Dia mengaku sudah melaporkan hal ini setiap bulannya kepada RW dalam rapat bulanan. Hanya saja, dia mengakui kesulitan memantau penghuni kos.
“Masalahnya, pemilik rumah ini mbeling. Padahal kami sudah sering memberitahu tuan rumah untuk melapor kalau ada penghuni baru, tetap saja ndlewer,” ujarnya kepada suarasurabaya.net, Selasa (12/7/2016).
Sunardi Ketua RT 8 di lingkungan RW yang sama mengatakan, perubahan sistem pengurusan Surat Keterangan Tinggal Sementara (SKTS) membuat Ketua RT sudah tidak lagi terlalu berperan.

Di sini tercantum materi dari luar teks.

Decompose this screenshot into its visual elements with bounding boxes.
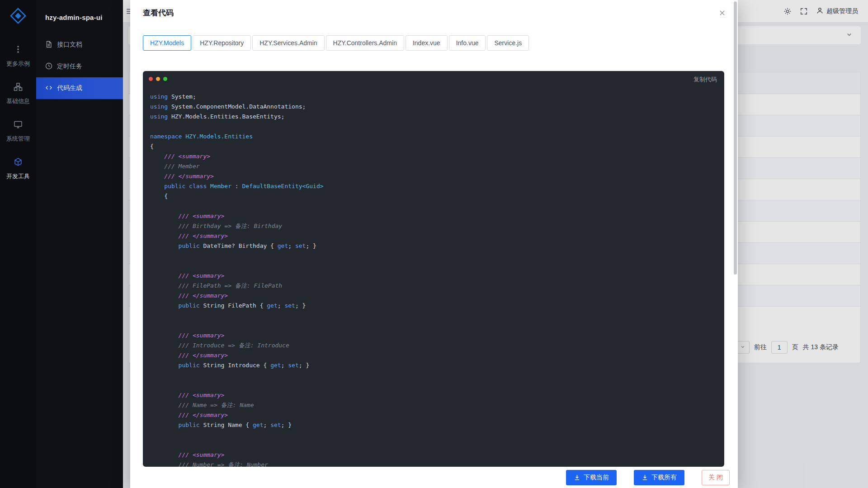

“Sekitar 2014 lalu kalau enggak salah, saya masih sering mengumpulkan identitas dan menguruskan SKTS secara kolektif. Sekarang kan penghuni harus mengurus sendiri-sendiri,” katanya.
Sistem baru ini, kata Sunardi, memang memudahkan pekerjaan Ketua RT. Namun, akibatnya, pengawasan warga pendatang semakin surut.

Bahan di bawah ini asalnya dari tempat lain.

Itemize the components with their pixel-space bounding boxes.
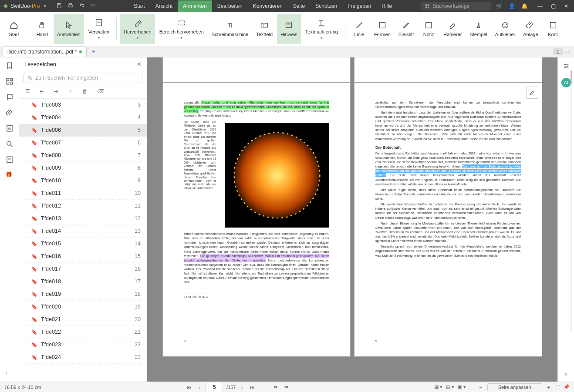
collapse-ribbon-icon[interactable]: ︿: [564, 48, 570, 55]
bookmark-item[interactable]: 🔖Tfde01918: [19, 288, 147, 301]
tool-notiz[interactable]: Notiz: [418, 14, 439, 44]
menu-start[interactable]: Start: [128, 0, 150, 12]
print-icon[interactable]: [68, 3, 74, 10]
save-icon[interactable]: [56, 3, 62, 10]
tool-bereich-hervorheben[interactable]: Bereich hervorheben▼: [156, 14, 207, 44]
ai-button[interactable]: AI: [561, 78, 571, 87]
outdent-icon[interactable]: ⇤: [40, 88, 44, 94]
form-icon[interactable]: [6, 156, 14, 164]
bookmark-item[interactable]: 🔖Tfde0109: [19, 174, 147, 187]
bookmark-item[interactable]: 🔖Tfde0098: [19, 162, 147, 174]
fullscreen-icon[interactable]: ⛶: [555, 385, 560, 390]
tool-start[interactable]: Start: [3, 14, 24, 44]
tool-verwalten[interactable]: Verwalten▼: [85, 14, 113, 44]
tool-hervorheben[interactable]: Hervorheben▼: [120, 14, 155, 44]
zoom-in-button[interactable]: +: [546, 385, 552, 390]
bookmark-item[interactable]: 🔖Tfde01413: [19, 225, 147, 238]
tool-anlage[interactable]: Anlage: [520, 14, 541, 44]
view-mode-2-icon[interactable]: ▤ ▾: [446, 384, 454, 390]
bookmark-item[interactable]: 🔖Tfde02120: [19, 313, 147, 326]
tool-aufkleber[interactable]: Aufkleber: [492, 14, 519, 44]
tool-stempel[interactable]: Stempel: [466, 14, 490, 44]
document-tab[interactable]: ilide.info-transformation...pdf *: [3, 47, 87, 57]
cart-icon[interactable]: 🛒: [496, 3, 503, 9]
new-tab-button[interactable]: ＋: [91, 48, 96, 55]
last-page-button[interactable]: ⏭: [248, 385, 256, 390]
bookmark-icon[interactable]: [6, 62, 14, 70]
redo-icon[interactable]: [90, 3, 96, 10]
minimize-icon[interactable]: —: [535, 3, 545, 9]
bookmark-item[interactable]: 🔖Tfde0033: [19, 99, 147, 111]
bookmark-item[interactable]: 🔖Tfde02423: [19, 351, 147, 364]
edit-page-button[interactable]: [526, 87, 538, 99]
tool-kont[interactable]: Kont: [543, 14, 564, 44]
nav-back-button[interactable]: ⬅: [272, 384, 279, 390]
comments-icon[interactable]: [6, 93, 14, 101]
expand-right-icon[interactable]: ›: [565, 371, 567, 377]
menu-schützen[interactable]: Schützen: [310, 0, 342, 12]
delete-bookmark-icon[interactable]: 🗑: [82, 88, 88, 94]
indent-icon[interactable]: ⇥: [54, 88, 58, 94]
user-icon[interactable]: 👤: [509, 3, 515, 9]
bookmark-item[interactable]: 🔖Tfde0076: [19, 137, 147, 149]
search-icon[interactable]: [6, 140, 14, 148]
tool-formen[interactable]: Formen: [371, 14, 394, 44]
add-bookmark-icon[interactable]: ＋: [68, 87, 73, 95]
prev-page-button[interactable]: ‹: [197, 385, 202, 390]
tool-bleistift[interactable]: Bleistift: [395, 14, 417, 44]
bookmark-item[interactable]: 🔖Tfde01110: [19, 187, 147, 200]
zoom-out-button[interactable]: −: [477, 385, 483, 390]
menu-freigeben[interactable]: Freigeben: [342, 0, 376, 12]
first-page-button[interactable]: ⏮: [185, 385, 193, 390]
bookmark-item[interactable]: 🔖Tfde02019: [19, 301, 147, 313]
next-page-button[interactable]: ›: [239, 385, 244, 390]
menu-ansicht[interactable]: Ansicht: [150, 0, 178, 12]
collapse-left-icon[interactable]: ‹: [6, 369, 14, 377]
tool-schreibmaschine[interactable]: TSchreibmaschine: [208, 14, 252, 44]
word-export-icon[interactable]: W: [6, 124, 14, 132]
bookmark-item[interactable]: 🔖Tfde0065: [19, 124, 147, 137]
nav-fwd-button[interactable]: ➡: [283, 384, 290, 390]
page-input[interactable]: [206, 383, 223, 391]
bookmark-item[interactable]: 🔖Tfde02322: [19, 338, 147, 351]
view-mode-3-icon[interactable]: ▣ ▾: [458, 384, 466, 390]
menu-konvertieren[interactable]: Konvertieren: [248, 0, 288, 12]
undo-icon[interactable]: [79, 3, 85, 10]
menu-anmerken[interactable]: Anmerken: [178, 0, 212, 12]
bookmark-item[interactable]: 🔖Tfde01615: [19, 250, 147, 263]
clear-bookmarks-icon[interactable]: ⌫: [97, 88, 105, 94]
tool-hinweis[interactable]: Hinweis: [277, 14, 301, 44]
tool-search[interactable]: Suchwerkzeuge: [421, 2, 491, 10]
tool-textmarkierung[interactable]: TTextmarkierung▼: [302, 14, 341, 44]
bell-icon[interactable]: 🔔: [521, 3, 528, 9]
bookmark-search[interactable]: Zum Suchen hier eingeben: [24, 73, 142, 83]
pin-icon[interactable]: 📌: [564, 384, 570, 390]
bookmark-item[interactable]: 🔖Tfde01514: [19, 238, 147, 250]
bookmark-item[interactable]: 🔖Tfde01716: [19, 263, 147, 275]
bookmark-item[interactable]: 🔖Tfde02221: [19, 326, 147, 338]
maximize-icon[interactable]: ▢: [548, 3, 558, 9]
panel-close-icon[interactable]: ✕: [137, 61, 142, 67]
bookmark-item[interactable]: 🔖Tfde01817: [19, 275, 147, 288]
bookmark-item[interactable]: 🔖Tfde0044: [19, 111, 147, 124]
bookmark-item[interactable]: 🔖Tfde01312: [19, 212, 147, 225]
tool-linie[interactable]: Linie: [349, 14, 370, 44]
zoom-fit-button[interactable]: Seite anpassen: [487, 383, 542, 391]
gift-icon[interactable]: 🎁: [6, 171, 14, 179]
tool-textfeld[interactable]: TTextfeld: [253, 14, 276, 44]
bookmark-item[interactable]: 🔖Tfde0087: [19, 149, 147, 162]
menu-hilfe[interactable]: Hilfe: [376, 0, 397, 12]
app-menu-caret[interactable]: ▼: [43, 4, 47, 8]
menu-bearbeiten[interactable]: Bearbeiten: [212, 0, 248, 12]
tool-auswählen[interactable]: Auswählen: [54, 14, 84, 44]
thumbnails-icon[interactable]: [6, 77, 14, 85]
settings-icon[interactable]: [563, 63, 570, 71]
attachments-icon[interactable]: [6, 109, 14, 117]
menu-seite[interactable]: Seite: [288, 0, 310, 12]
view-mode-1-icon[interactable]: ▦ ▾: [434, 384, 442, 390]
list-view-icon[interactable]: ☰: [25, 88, 30, 94]
close-icon[interactable]: ✕: [561, 3, 571, 9]
bookmark-item[interactable]: 🔖Tfde01211: [19, 200, 147, 212]
tool-radierer[interactable]: Radierer: [440, 14, 465, 44]
vertical-scrollbar[interactable]: [571, 70, 572, 332]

Suhardi dan Sunardi dua Ketua RT yang turut dalam operasi Yustisi di Jojoran Baru Selasa pagi kompak mengatakan, data rumah kos di masing-masing lingkungan yang mereka pimpin selama ini tetap.
Di RT 9 RW 12 wilayah yang dipimpin Sunardi, bertahun-tahun jumlahnya tetap delapan rumah kost. Sedangkan penghuninya diperkirakan mencapai 150 orang.
“Soal jumlah rumah kost ini tetap. RW juga pegang datanya,” ujar Sunardi.
Tidak adanya data rumah kos di Surabaya ini dibenarkan oleh Arief Budiarto Kepala Bidang Perencanaan dan Perkembangan Dinas Kependudukan dan Catatan Sipil (Dispendukcapil) Surabaya.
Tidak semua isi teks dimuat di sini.